Available data:
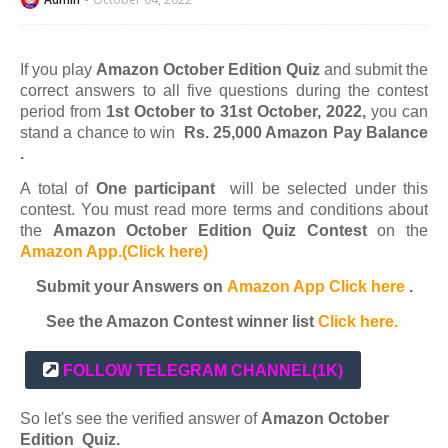
If you play
Amazon October Edition Quiz
and submit the
correct answers to all five questions during the contest
period from
1st October to 31st October, 2022,
you can
stand a chance to win
Rs. 25,000 Amazon Pay Balance
.
A total of
One participant
will be selected under this
contest. You must read more terms and conditions about
the
Amazon October Edition Quiz Contest
on the
Amazon App.(Click here)
Submit your Answers on
Amazon App Click here
.
See the Amazon Contest winner list
Click here.
FOLLOW TELEGRAM CHANNEL
(1K)
So let's see the verified answer of
Amazon
October
Edition
Quiz.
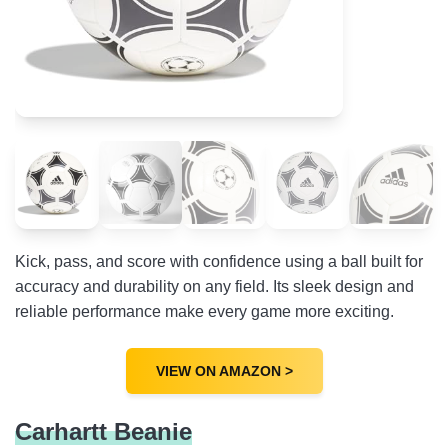
Kick, pass, and score with confidence using a ball built for
accuracy and durability on any field. Its sleek design and
reliable performance make every game more exciting.
VIEW ON AMAZON >
Carhartt Beanie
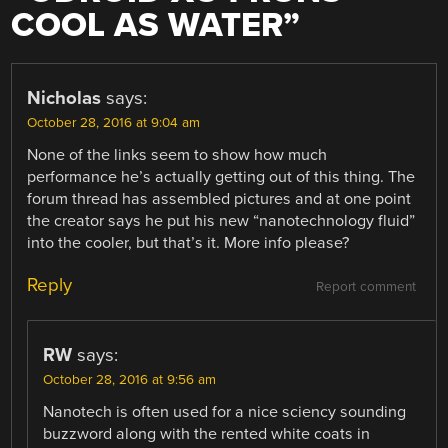
COOL AS WATER
”
Nicholas
says:
October 28, 2016 at 9:04 am
None of the links seem to show how much
performance he’s actually getting out of this thing. The
forum thread has assembled pictures and at one point
the creator says he put his new “nanotechnology fluid”
into the cooler, but that’s it. More info please?
Reply
Report comment
RW
says:
October 28, 2016 at 9:56 am
Nanotech is often used for a nice sciency sounding
buzzword along with the rented white coats in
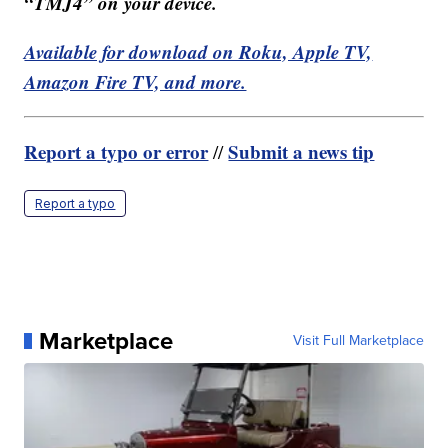
“TMJ4” on your device.
Available for download on Roku, Apple TV,
Amazon Fire TV, and more.
Report a typo or error
Submit a news tip
//
Report a typo
Marketplace
Visit Full Marketplace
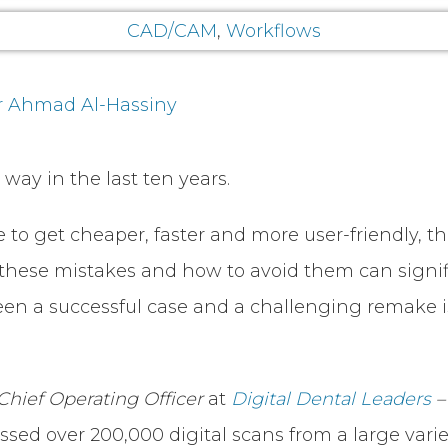
CAD/CAM
,
Workflows
r Ahmad Al-Hassiny
way in the last ten years.
 to get cheaper, faster and more user-friendly, t
ese mistakes and how to avoid them can signifi
een a successful case and a challenging remake is 
Chief Operating Officer
at
Digital Dental Leaders
sed over 200,000 digital scans from a large variet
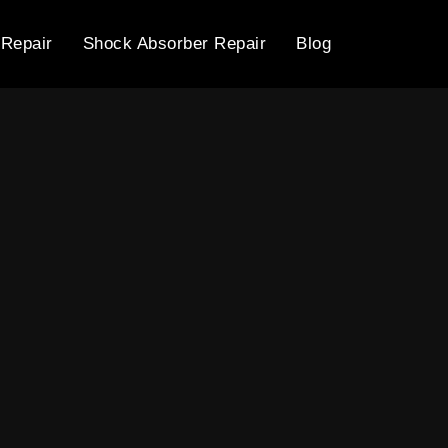
 Repair
Shock Absorber Repair
Blog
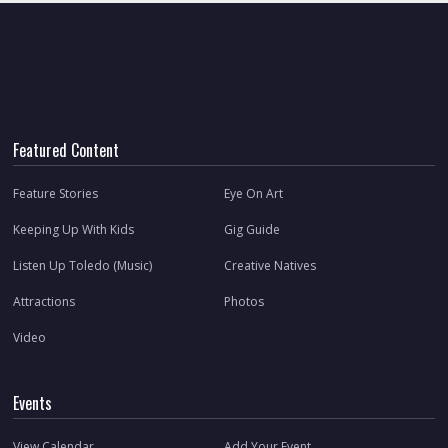
Featured Content
Feature Stories
Eye On Art
Keeping Up With Kids
Gig Guide
Listen Up Toledo (Music)
Creative Natives
Attractions
Photos
Video
Events
View Calendar
Add Your Event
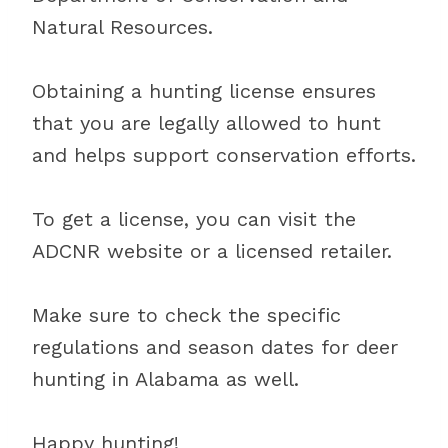
Natural Resources.
Obtaining a hunting license ensures
that you are legally allowed to hunt
and helps support conservation efforts.
To get a license, you can visit the
ADCNR website or a licensed retailer.
Make sure to check the specific
regulations and season dates for deer
hunting in Alabama as well.
Happy hunting!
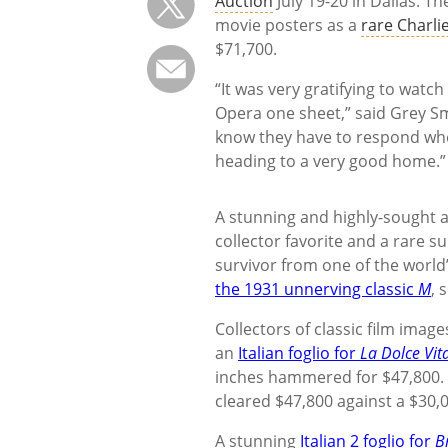
Auction
July 19-20 in Dallas. T
movie posters as a
rare Charli
$71,700.
“It was very gratifying to watc
Opera one sheet,” said Grey Smi
know they have to respond when 
heading to a very good home.”
A stunning and highly-sought 
collector favorite and a rare 
survivor from one of the world’
the 1931 unnerving classic
M
, 
Collectors of classic film imag
an
Italian foglio for
La Dolce Vit
inches hammered for $47,800. L
cleared $47,800 against a $30,
A stunning
Italian 2 foglio for
B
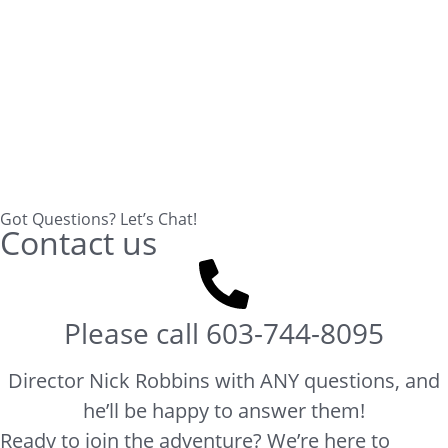
Got Questions? Let’s Chat!
Contact us
Please call
603-744-8095
Director Nick Robbins with ANY questions, and
he’ll be happy to answer them!
Ready to join the adventure? We’re here to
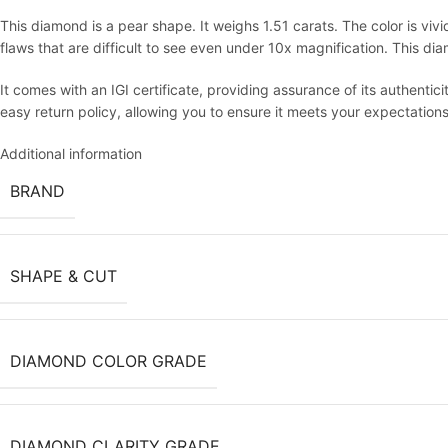
This diamond is a pear shape. It weighs 1.51 carats. The color is vivid
flaws that are difficult to see even under 10x magnification. This d
It comes with an IGI certificate, providing assurance of its authentici
easy return policy, allowing you to ensure it meets your expectations
Additional information
BRAND
SHAPE & CUT
DIAMOND COLOR GRADE
DIAMOND CLARITY GRADE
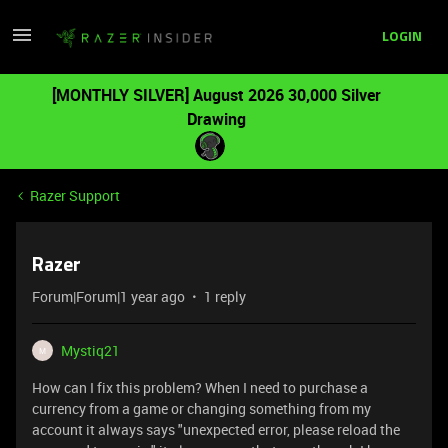
LOGIN
[MONTHLY SILVER] August 2026 30,000 Silver
Drawing
Razer Support
Razer
Forum|Forum|1 year ago
1 reply
Mystiq21
M
How can I fix this problem? When I need to purchase a
currency from a game or changing something from my
account it always says "unexpected error, please reload the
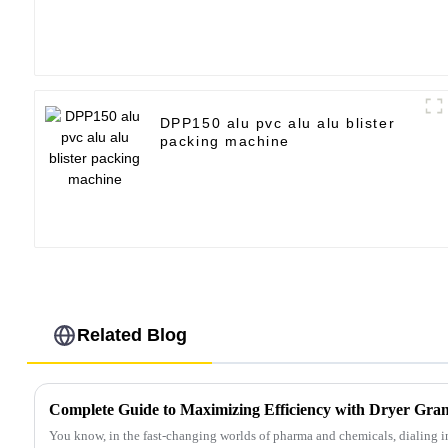
DPP150 alu pvc alu alu blister
packing machine
Related Blog
You know, in the fast-changing worlds of pharma and chemicals, dialing in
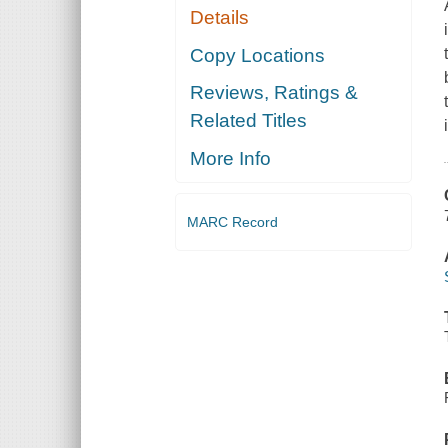
Details
Copy Locations
Reviews, Ratings &
Related Titles
More Info
MARC Record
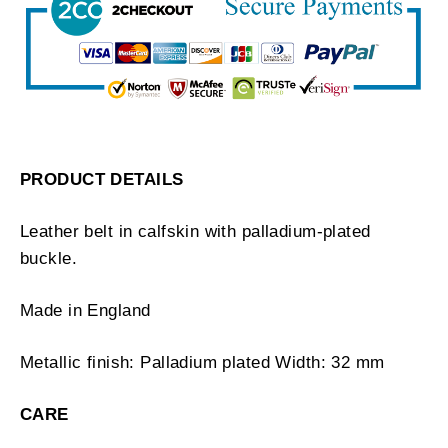
PRODUCT DETAILS
Leather belt in calfskin with palladium-plated
buckle.
Made in England
Metallic finish: Palladium plated Width: 32 mm
CARE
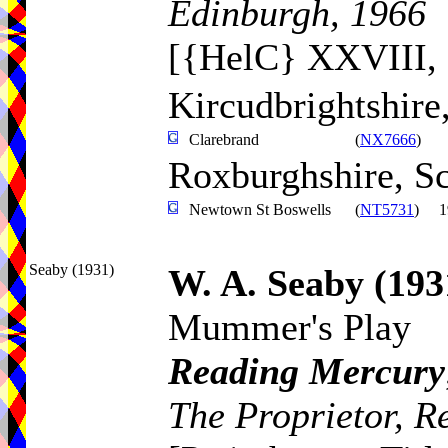
Edinburgh, 1966
[{HelC} XXVIII, 
Kircudbrightshire
Clarebrand
(
NX7666
)
Roxburghshire, S
Newtown St Boswells
(
NT5731
)
1
Seaby (1931)
W. A. Seaby
(193
Mummer's Play
Reading Mercury
The Proprietor, R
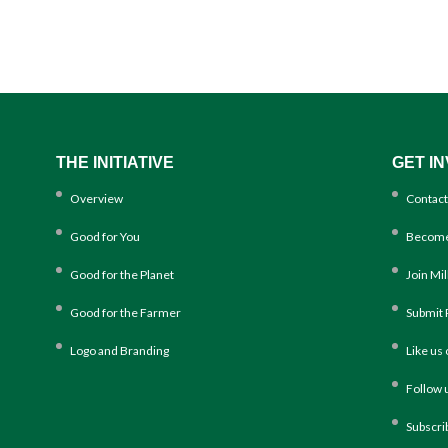
THE INITIATIVE
GET I
Overview
Contact
Good for You
Become
Good for the Planet
Join Mi
Good for the Farmer
Submit 
Logo and Branding
Like us
Follow 
Subscri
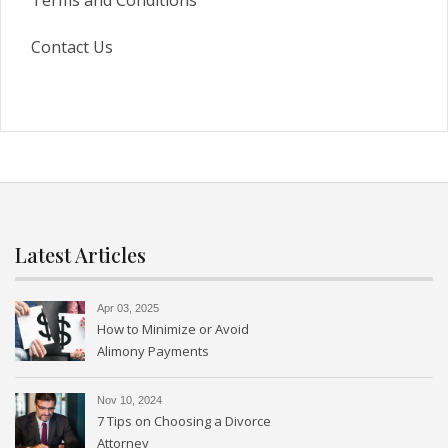
Terms and Conditions
Contact Us
Latest Articles
Apr 03, 2025
How to Minimize or Avoid
Alimony Payments
Nov 10, 2024
7 Tips on Choosing a Divorce
Attorney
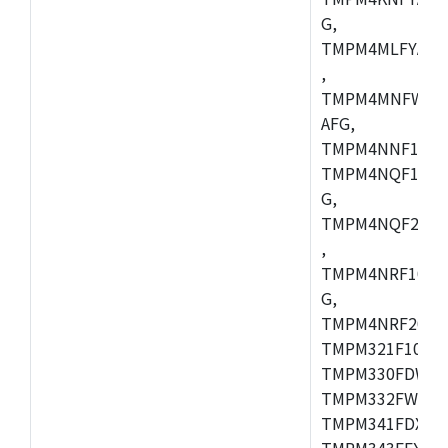
G,
TMPM4MLFYAFG
,
TMPM4MNFWADF
AFG,
TMPM4NNF10FG
TMPM4NQF10FG
G,
TMPM4NQF20FG
,
TMPM4NRF10FG
G,
TMPM4NRF20FG
TMPM321F10FG,
TMPM330FDWFG
TMPM332FWUG,
TMPM341FDXBG
TMPM343FEXBG,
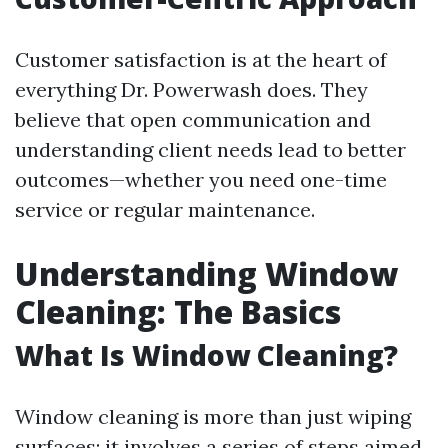
Customer satisfaction is at the heart of
everything Dr. Powerwash does. They
believe that open communication and
understanding client needs lead to better
outcomes—whether you need one-time
service or regular maintenance.
Understanding Window
Cleaning: The Basics
What Is Window Cleaning?
Window cleaning is more than just wiping
surfaces; it involves a series of steps aimed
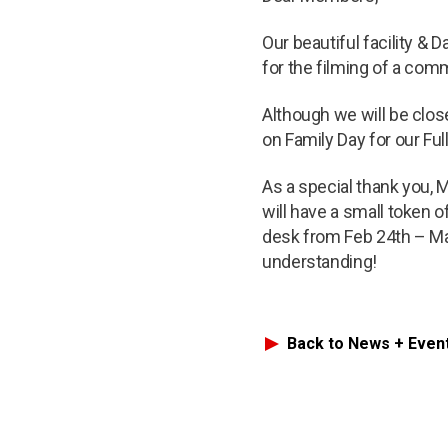
Our beautiful facility &
for the filming of a com
Although we will be clos
on Family Day for our Ful
As a special thank you,
will have a small token o
desk from Feb 24th – Mar
understanding!
Back to News + Even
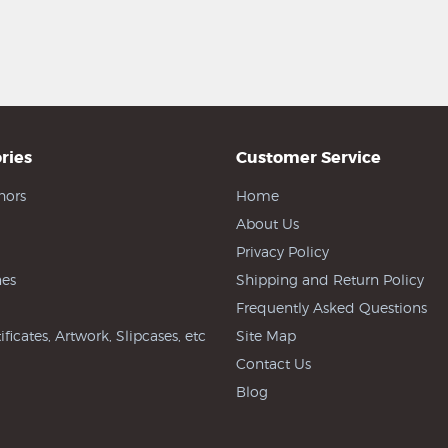
ries
Customer Service
hors
Home
About Us
Privacy Policy
es
Shipping and Return Policy
Frequently Asked Questions
ificates, Artwork, Slipcases, etc
Site Map
Contact Us
Blog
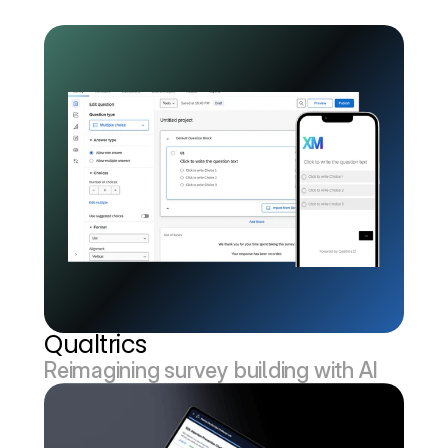
Qualtrics
Reimagining survey building with AI 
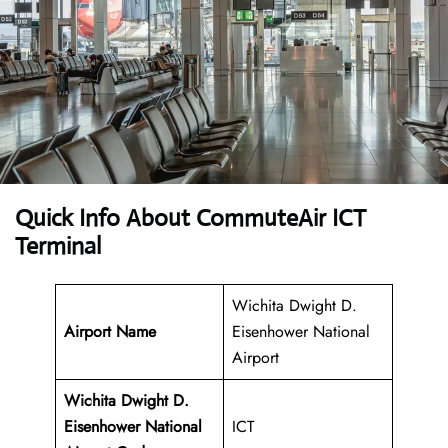
Quick Info About CommuteAir ICT
Terminal
Wichita Dwight D.
Airport Name
Eisenhower National
Airport
Wichita Dwight D.
Eisenhower National
ICT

Activity:
Begin with the first line of the records and repeat every line up to the one with "will be selected under this", counting that line too. Pictures are not part of the copy.

Task solution:
If you play
Amazon October Edition Quiz
and submit the
correct answers to all five questions during the contest
period from
1st October to 31st October, 2022,
you can
stand a chance to win
Rs. 25,000 Amazon Pay Balance
.
A total of
One participant
will be selected under this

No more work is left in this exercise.